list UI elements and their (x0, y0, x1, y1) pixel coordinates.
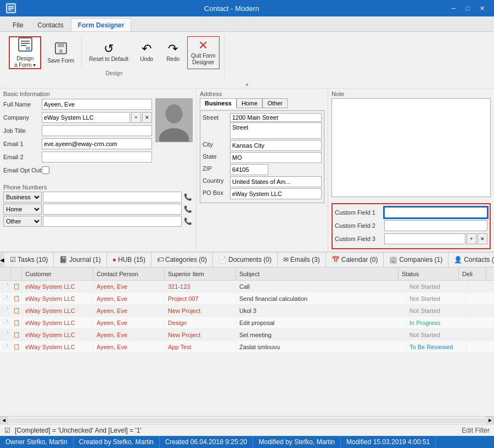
tab-categories[interactable]: 🏷 Categories (0) (151, 252, 213, 267)
categories-label: Categories (0) (165, 256, 207, 264)
phone-home-icon[interactable]: 📞 (183, 204, 193, 215)
street1-input[interactable] (230, 113, 322, 122)
note-textarea[interactable] (332, 98, 491, 197)
custom-field-3-remove-button[interactable]: ✕ (478, 233, 487, 244)
job-title-input[interactable] (42, 125, 152, 136)
hscroll-right-button[interactable]: ▶ (486, 417, 494, 424)
row2-contact[interactable]: Ayeen, Eve (93, 293, 165, 304)
row5-customer[interactable]: eWay System LLC (22, 329, 93, 340)
custom-field-3-input[interactable] (384, 233, 465, 244)
street2-input[interactable]: Street (230, 122, 322, 139)
row2-customer[interactable]: eWay System LLC (22, 293, 93, 304)
company-remove-button[interactable]: ✕ (142, 112, 152, 123)
row6-customer[interactable]: eWay System LLC (22, 341, 93, 352)
th-status[interactable]: Status (398, 267, 459, 280)
row6-contact[interactable]: Ayeen, Eve (93, 341, 165, 352)
form-scroll-up[interactable]: ▲ (0, 81, 494, 88)
row2-icon1: 📄 (0, 293, 11, 304)
tab-journal[interactable]: 📓 Journal (1) (54, 252, 106, 267)
row1-customer[interactable]: eWay System LLC (22, 281, 93, 292)
row6-subject: Zaslat smlouvu (236, 341, 406, 352)
row4-contact[interactable]: Ayeen, Eve (93, 317, 165, 328)
company-input[interactable] (42, 112, 130, 123)
th-customer[interactable]: Customer (22, 267, 93, 280)
tab-tasks[interactable]: ☑ Tasks (10) (4, 252, 54, 267)
row3-contact[interactable]: Ayeen, Eve (93, 305, 165, 316)
tab-form-designer[interactable]: Form Designer (71, 18, 132, 31)
phone-business-icon[interactable]: 📞 (183, 192, 193, 203)
full-name-input[interactable] (42, 99, 152, 110)
svg-rect-8 (26, 47, 30, 50)
tab-hub[interactable]: ● HUB (15) (107, 252, 151, 267)
th-superior[interactable]: Superior Item (165, 267, 236, 280)
phone-other-icon[interactable]: 📞 (183, 216, 193, 227)
custom-field-3-combo: + ✕ (384, 233, 487, 244)
country-input[interactable] (230, 176, 322, 187)
minimize-button[interactable]: ─ (447, 3, 460, 13)
company-field: + ✕ (42, 112, 152, 123)
row5-superior[interactable]: New Project (165, 329, 236, 340)
redo-button[interactable]: ↷ Redo (161, 36, 185, 69)
phone-home-input[interactable] (43, 204, 182, 215)
undo-button[interactable]: ↶ Undo (134, 36, 159, 69)
custom-field-1-input[interactable] (384, 207, 487, 218)
reset-to-default-button[interactable]: ↺ Reset to Default (85, 36, 132, 69)
hscroll-left-button[interactable]: ◀ (0, 417, 8, 424)
custom-field-3-add-button[interactable]: + (467, 233, 476, 244)
tabs-left-arrow[interactable]: ◀ (0, 252, 4, 267)
phone-business-type[interactable]: Business Home Other (3, 192, 42, 203)
horizontal-scrollbar[interactable]: ◀ ▶ (0, 416, 494, 424)
redo-icon: ↷ (168, 43, 178, 55)
tab-file[interactable]: File (5, 18, 30, 31)
row5-status: Not Started (406, 329, 467, 340)
tabs-bar: ◀ ☑ Tasks (10) 📓 Journal (1) ● HUB (15) … (0, 252, 494, 267)
save-form-button[interactable]: Save Form (43, 36, 78, 69)
phone-other-input[interactable] (43, 216, 182, 227)
row1-contact[interactable]: Ayeen, Eve (93, 281, 165, 292)
email-opt-out-checkbox[interactable] (42, 166, 49, 174)
row2-superior[interactable]: Project 007 (165, 293, 236, 304)
tab-contacts[interactable]: 👤 Contacts (0) (448, 252, 494, 267)
row3-superior[interactable]: New Project (165, 305, 236, 316)
company-add-button[interactable]: + (131, 112, 141, 123)
row5-contact[interactable]: Ayeen, Eve (93, 329, 165, 340)
note-header: Note (328, 88, 494, 98)
zip-input[interactable] (230, 164, 268, 175)
row3-customer[interactable]: eWay System LLC (22, 305, 93, 316)
phone-other-type[interactable]: Other Business Home (3, 216, 42, 227)
address-tab-other[interactable]: Other (262, 98, 288, 108)
restore-button[interactable]: □ (461, 3, 474, 13)
phone-home-type[interactable]: Home Business Other (3, 204, 42, 215)
hscroll-track[interactable] (9, 419, 485, 422)
table-row: 📄 📋 eWay System LLC Ayeen, Eve New Proje… (0, 329, 494, 341)
window-controls[interactable]: ─ □ ✕ (447, 3, 489, 13)
pobox-input[interactable] (230, 188, 322, 199)
tab-documents[interactable]: 📄 Documents (0) (213, 252, 278, 267)
row6-superior[interactable]: App Test (165, 341, 236, 352)
address-tab-home[interactable]: Home (237, 98, 262, 108)
row4-customer[interactable]: eWay System LLC (22, 317, 93, 328)
tab-companies[interactable]: 🏢 Companies (1) (384, 252, 448, 267)
design-form-button[interactable]: Designa Form ▾ (9, 36, 41, 69)
email1-input[interactable] (42, 138, 152, 149)
state-input[interactable] (230, 152, 322, 163)
close-button[interactable]: ✕ (475, 3, 489, 13)
th-deli[interactable]: Deli (459, 267, 486, 280)
th-contact[interactable]: Contact Person (93, 267, 165, 280)
quit-form-designer-button[interactable]: ✕ Quit FormDesigner (187, 36, 219, 69)
basic-info-column: Basic Information Full Name Company + ✕ … (0, 88, 197, 251)
th-subject[interactable]: Subject (236, 267, 398, 280)
email2-input[interactable] (42, 152, 152, 163)
tab-emails[interactable]: ✉ Emails (3) (278, 252, 326, 267)
edit-filter-button[interactable]: Edit Filter (462, 427, 490, 434)
tab-contacts[interactable]: Contacts (30, 18, 70, 31)
row1-superior[interactable]: 321-123 (165, 281, 236, 292)
address-tab-business[interactable]: Business (200, 98, 237, 108)
documents-label: Documents (0) (228, 256, 272, 264)
city-input[interactable] (230, 140, 322, 151)
custom-field-2-input[interactable] (384, 220, 487, 231)
row4-superior[interactable]: Design (165, 317, 236, 328)
pobox-row: PO Box (203, 188, 322, 199)
phone-business-input[interactable] (43, 192, 182, 203)
tab-calendar[interactable]: 📅 Calendar (0) (326, 252, 384, 267)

▸ **What is expected**: Look through the entries above and count each line holding "field"; report the count alone.

▸ **Expected answer**: 7